#### Exercise brief:
Please repeat exactly, and only, the lines from the one containing "acceptable for a short errand. It is" through the end of the records below, with no pictures.

===== Data records

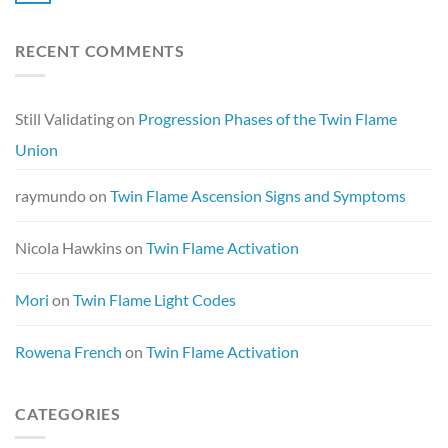
RECENT COMMENTS
Still Validating
on
Progression Phases of the Twin Flame
Union
raymundo
on
Twin Flame Ascension Signs and Symptoms
Nicola Hawkins
on
Twin Flame Activation
Mori
on
Twin Flame Light Codes
Rowena French
on
Twin Flame Activation
CATEGORIES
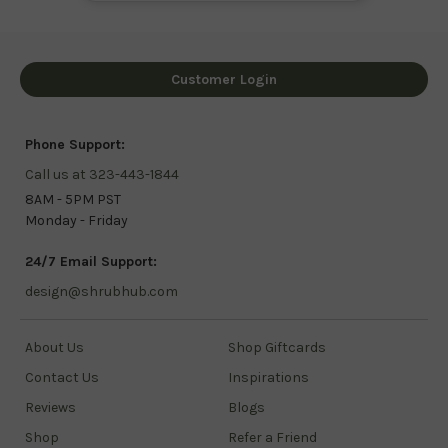
Customer Login
Phone Support:
Call us at 323-443-1844
8AM - 5PM PST
Monday - Friday
24/7 Email Support:
design@shrubhub.com
About Us
Shop Giftcards
Contact Us
Inspirations
Reviews
Blogs
Shop
Refer a Friend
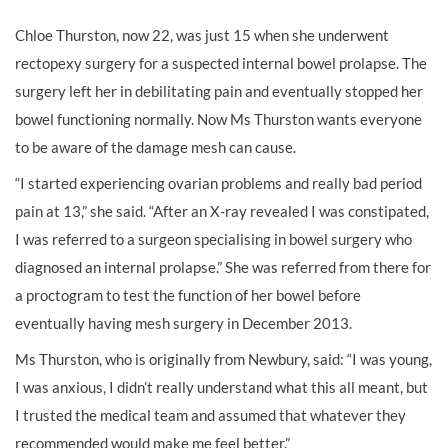
Chloe Thurston, now 22, was just 15 when she underwent
rectopexy surgery for a suspected internal bowel prolapse. The
surgery left her in debilitating pain and eventually stopped her
bowel functioning normally. Now Ms Thurston wants everyone
to be aware of the damage mesh can cause.
“I started experiencing ovarian problems and really bad period
pain at 13,” she said. “After an X-ray revealed I was constipated,
I was referred to a surgeon specialising in bowel surgery who
diagnosed an internal prolapse.” She was referred from there for
a proctogram to test the function of her bowel before
eventually having mesh surgery in December 2013.
Ms Thurston, who is originally from Newbury, said: “I was young,
I was anxious, I didn’t really understand what this all meant, but
I trusted the medical team and assumed that whatever they
recommended would make me feel better.”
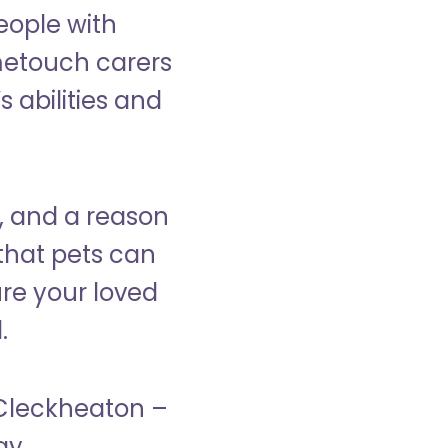
eople with
ometouch carers
s abilities and
, and a reason
that pets can
ure your loved
.
n Cleckheaton –
ay.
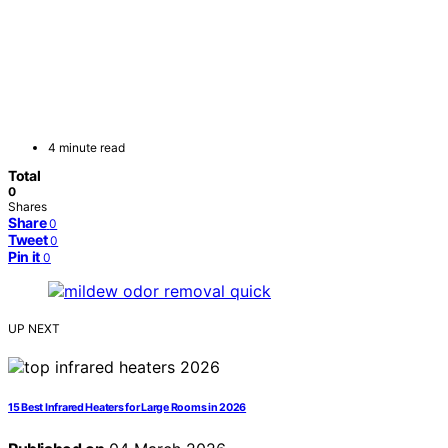
4 minute read
Total
0
Shares
Share
0
Tweet
0
Pin it
0
UP NEXT
15 Best Infrared Heaters for Large Rooms in 2026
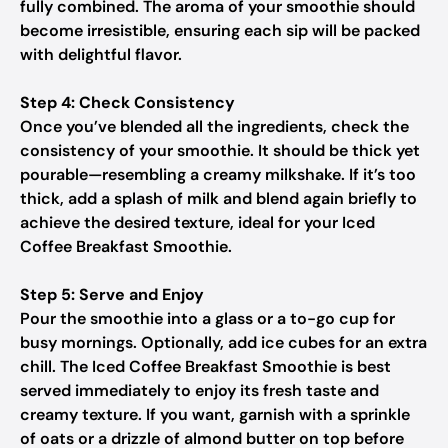
fully combined. The aroma of your smoothie should
become irresistible, ensuring each sip will be packed
with delightful flavor.
Step 4: Check Consistency
Once you’ve blended all the ingredients, check the
consistency of your smoothie. It should be thick yet
pourable—resembling a creamy milkshake. If it’s too
thick, add a splash of milk and blend again briefly to
achieve the desired texture, ideal for your Iced
Coffee Breakfast Smoothie.
Step 5: Serve and Enjoy
Pour the smoothie into a glass or a to-go cup for
busy mornings. Optionally, add ice cubes for an extra
chill. The Iced Coffee Breakfast Smoothie is best
served immediately to enjoy its fresh taste and
creamy texture. If you want, garnish with a sprinkle
of oats or a drizzle of almond butter on top before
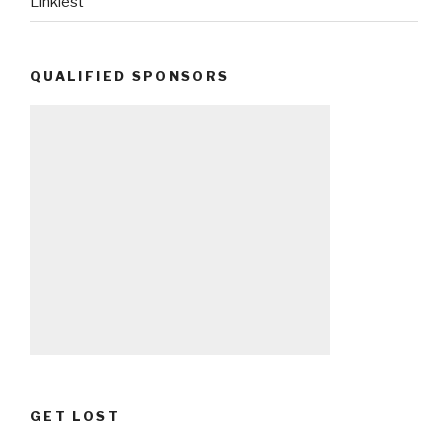
Linkiest
QUALIFIED SPONSORS
GET LOST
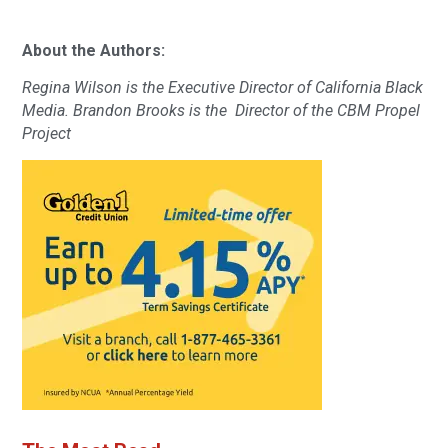
About the Authors:
Regina Wilson is the Executive Director of California Black
Media. Brandon Brooks is the Director of the CBM Propel
Project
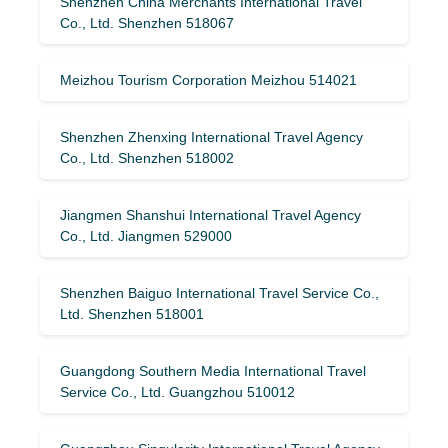
Shenzhen China Merchants International Travel
Co., Ltd. Shenzhen 518067
Meizhou Tourism Corporation Meizhou 514021
Shenzhen Zhenxing International Travel Agency
Co., Ltd. Shenzhen 518002
Jiangmen Shanshui International Travel Agency
Co., Ltd. Jiangmen 529000
Shenzhen Baiguo International Travel Service Co.,
Ltd. Shenzhen 518001
Guangdong Southern Media International Travel
Service Co., Ltd. Guangzhou 510012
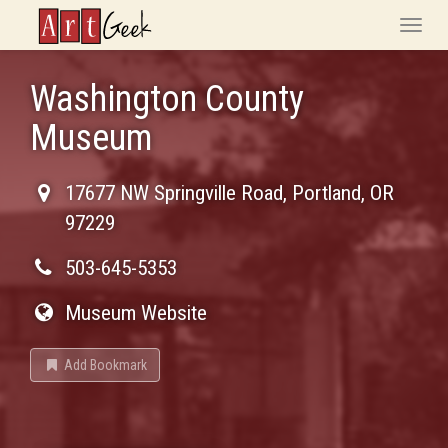
ArtGeek
Toggle
naviga
Washington County
Museum
17677 NW Springville Road
,
Portland
,
OR
97229
503-645-5353
Museum Website
Add Bookmark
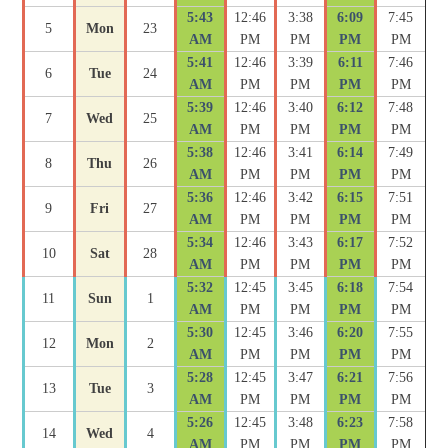
5:43
12:46
3:38
6:09
7:45
5
Mon
23
AM
PM
PM
PM
PM
5:41
12:46
3:39
6:11
7:46
6
Tue
24
AM
PM
PM
PM
PM
5:39
12:46
3:40
6:12
7:48
7
Wed
25
AM
PM
PM
PM
PM
5:38
12:46
3:41
6:14
7:49
8
Thu
26
AM
PM
PM
PM
PM
5:36
12:46
3:42
6:15
7:51
9
Fri
27
AM
PM
PM
PM
PM
5:34
12:46
3:43
6:17
7:52
10
Sat
28
AM
PM
PM
PM
PM
5:32
12:45
3:45
6:18
7:54
11
Sun
1
AM
PM
PM
PM
PM
5:30
12:45
3:46
6:20
7:55
12
Mon
2
AM
PM
PM
PM
PM
5:28
12:45
3:47
6:21
7:56
13
Tue
3
AM
PM
PM
PM
PM
5:26
12:45
3:48
6:23
7:58
14
Wed
4
AM
PM
PM
PM
PM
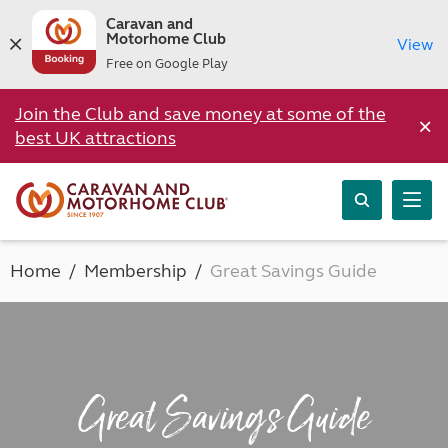
Caravan and
Motorhome Club
View
Free on Google Play
Join the Club and save money at some of the
×
best UK attractions
Home
Membership
Great Savings Guide
Great Savings Guide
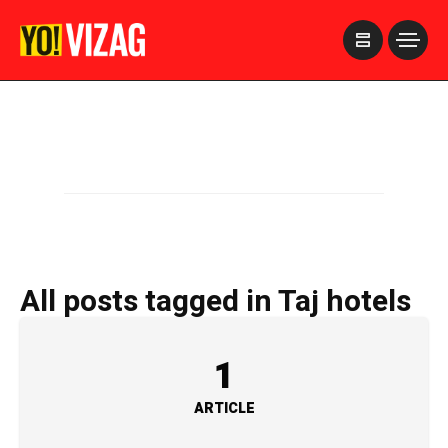
>
All posts tagged in Taj hotels
1
ARTICLE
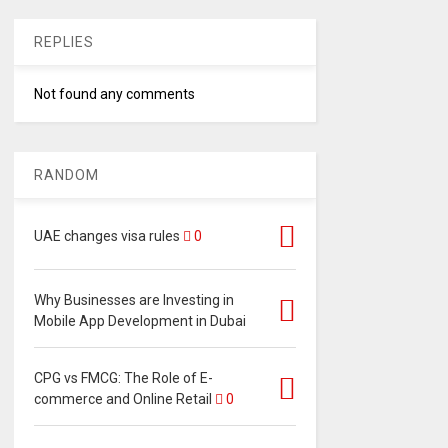
REPLIES
Not found any comments
RANDOM
UAE changes visa rules
0
Why Businesses are Investing in
Mobile App Development in Dubai
CPG vs FMCG: The Role of E-
commerce and Online Retail
0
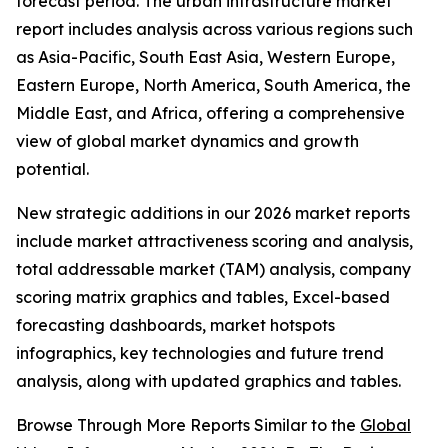
forecast period. The urban infrastructure market
report includes analysis across various regions such
as Asia-Pacific, South East Asia, Western Europe,
Eastern Europe, North America, South America, the
Middle East, and Africa, offering a comprehensive
view of global market dynamics and growth
potential.
New strategic additions in our 2026 market reports
include market attractiveness scoring and analysis,
total addressable market (TAM) analysis, company
scoring matrix graphics and tables, Excel-based
forecasting dashboards, market hotspots
infographics, key technologies and future trend
analysis, along with updated graphics and tables.
Browse Through More Reports Similar to the
Global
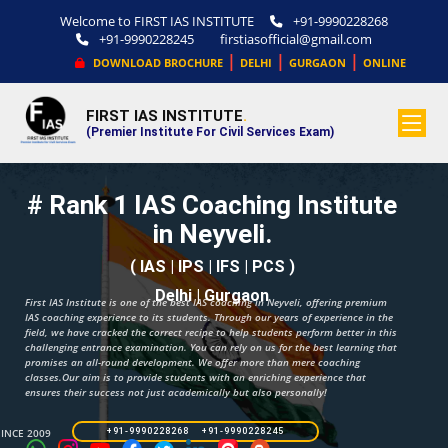
Welcome to FIRST IAS INSTITUTE
+91-9990228268
+91-9990228245
firstiasofficial@gmail.com
|
|
|
DOWNLOAD BROCHURE
DELHI
GURGAON
ONLINE
FIRST IAS INSTITUTE
.
(Premier Institute For Civil Services Exam)
# Rank 1 IAS Coaching Institute
in Neyveli.
( IAS | IPS | IFS | PCS )
Delhi | Gurgaon
First IAS Institute is one of the best IAS coaching in Neyveli, offering premium
IAS coaching experience to its students. Through our years of experience in the
field, we have cracked the correct recipe to help students perform better in this
challenging entrance examination. You can rely on us for the best learning that
promises an all-round development. We offer more than mere coaching
classes.Our aim is to provide students with an enriching experience that
ensures their success not just academically but also personally!
SINCE 2009
+91-9990228268 +91-9990228245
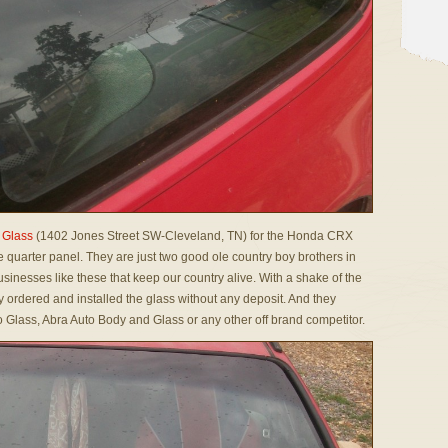
 Glass
(1402 Jones Street SW-Cleveland, TN) for the Honda CRX
e quarter panel. They are just two good ole country boy brothers in
businesses like these that keep our country alive. With a shake of the
ordered and installed the glass without any deposit. And they
to Glass, Abra Auto Body and Glass or any other off brand competitor.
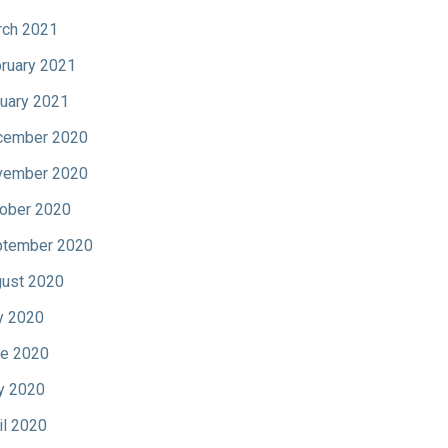
ch 2021
ruary 2021
uary 2021
cember 2020
vember 2020
ober 2020
tember 2020
ust 2020
y 2020
e 2020
y 2020
il 2020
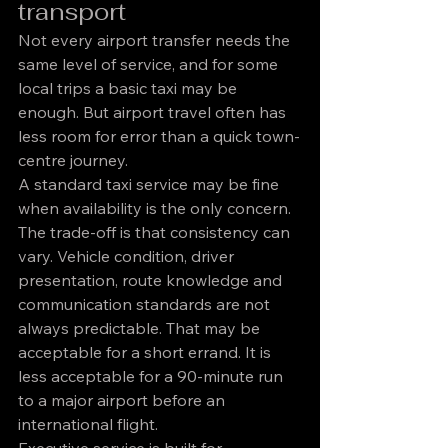
transport
Not every airport transfer needs the 
same level of service, and for some 
local trips a basic taxi may be 
enough. But airport travel often has 
less room for error than a quick town-
centre journey.
A standard taxi service may be fine 
when availability is the only concern. 
The trade-off is that consistency can 
vary. Vehicle condition, driver 
presentation, route knowledge and 
communication standards are not 
always predictable. That may be 
acceptable for a short errand. It is 
less acceptable for a 90-minute run 
to a major airport before an 
international flight.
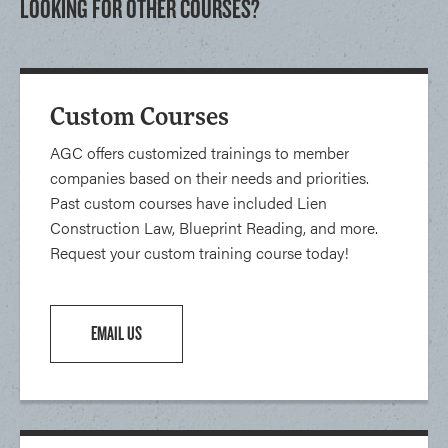
LOOKING FOR OTHER COURSES?
Custom Courses
AGC offers customized trainings to member
companies based on their needs and priorities.
Past custom courses have included Lien
Construction Law, Blueprint Reading, and more.
Request your custom training course today!
EMAIL US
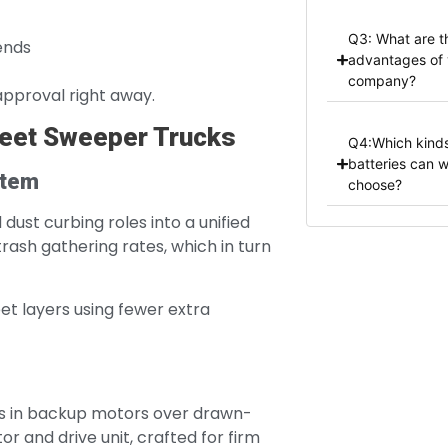
Q3: What are t
ends
advantages of 
company?
approval right away.
reet Sweeper Trucks
Q4:Which kinds
batteries can 
stem
choose?
dust curbing roles into a unified
trash gathering rates, which in turn
et layers using fewer extra
oes in backup motors over drawn-
 and drive unit, crafted for firm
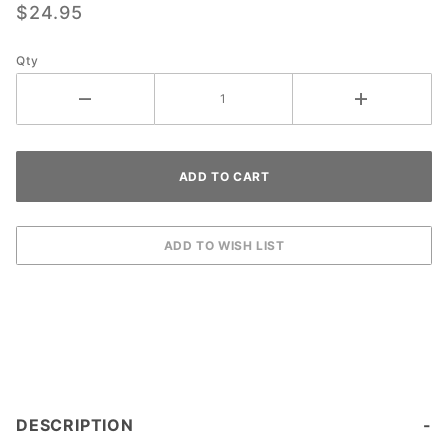
$24.95
Qty
DESCRIPTION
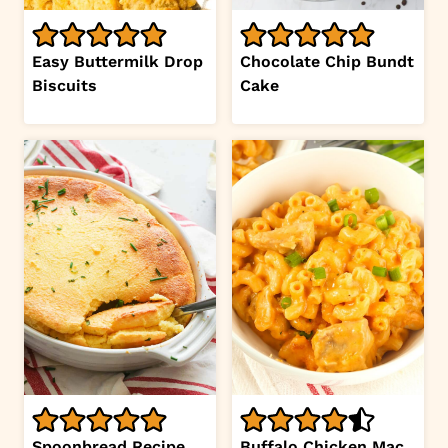
Easy Buttermilk Drop
Chocolate Chip Bundt
Biscuits
Cake
Spoonbread Recipe
Buffalo Chicken Mac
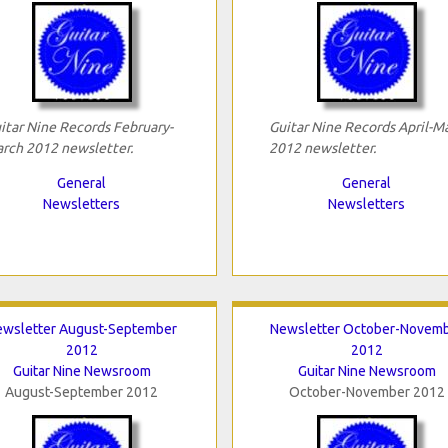
itar Nine Records February-
Guitar Nine Records April-M
rch 2012 newsletter.
2012 newsletter.
General
General
Newsletters
Newsletters
ewsletter August-September
Newsletter October-Novem
2012
2012
Guitar Nine Newsroom
Guitar Nine Newsroom
August-September 2012
October-November 2012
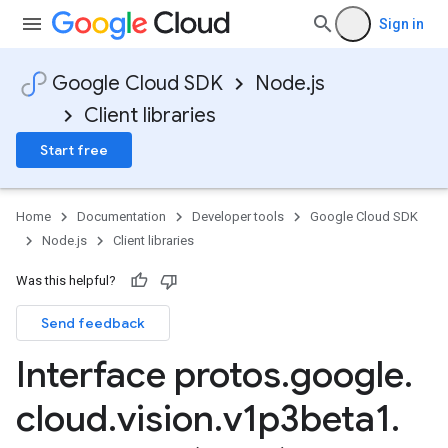
Sign in
Google Cloud SDK
Node.js
Client libraries
Start free
Home
Documentation
Developer tools
Google Cloud SDK
Node.js
Client libraries
Was this helpful?
Send feedback
Interface protos
.
google
.
cloud
.
vision
.
v1p3beta1
.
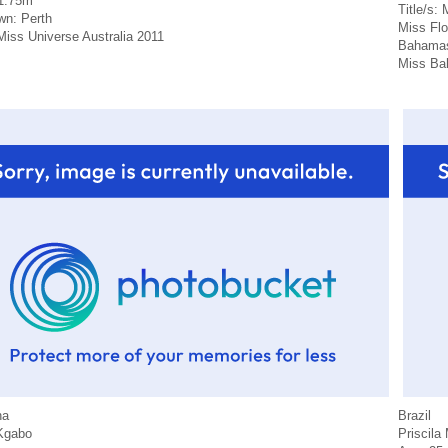
 1.75m
Title/s:
n: Perth
Miss Fl
 Miss Universe Australia 2011
Bahamas 
Miss Ba
na
Brazil
Kgabo
Priscila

==========

#### Completed task:
acceptable for a short errand. It is 
less acceptable for a 90-minute run 
to a major airport before an 
international flight.
LOOKING FOR OTHER COURSES?
Custom Courses
AGC offers customized trainings to member
companies based on their needs and priorities.
Past custom courses have included Lien
Construction Law, Blueprint Reading, and more.
Request your custom training course today!
EMAIL US
Q3: What are t
ends
advantages of 
company?
approval right away.
reet Sweeper Trucks
Q4:Which kinds
batteries can 
stem
choose?
dust curbing roles into a unified
trash gathering rates, which in turn
et layers using fewer extra
oes in backup motors over drawn-
 and drive unit, crafted for firm
$24.95
Qty
DESCRIPTION
Easy Buttermilk Drop
Chocolate Chip Bundt
Biscuits
Cake
Spoonbread Recipe
Buffalo Chicken Mac
itar Nine Records February-
Guitar Nine Records April-M
rch 2012 newsletter.
2012 newsletter.
General
General
Newsletters
Newsletters
ewsletter August-September
Newsletter October-Novem
2012
2012
Guitar Nine Newsroom
Guitar Nine Newsroom
August-September 2012
October-November 2012
Sign in
Google Cloud SDK
Node.js
Client libraries
Start free
Home
Documentation
Developer tools
Google Cloud SDK
Node.js
Client libraries
Was this helpful?
Send feedback
Interface protos
.
google
.
cloud
.
vision
.
v1p3beta1
.
 1.75m
Title/s:
n: Perth
Miss Fl
 Miss Universe Australia 2011
Bahamas 
Miss Ba
na
Brazil
Kgabo
Priscila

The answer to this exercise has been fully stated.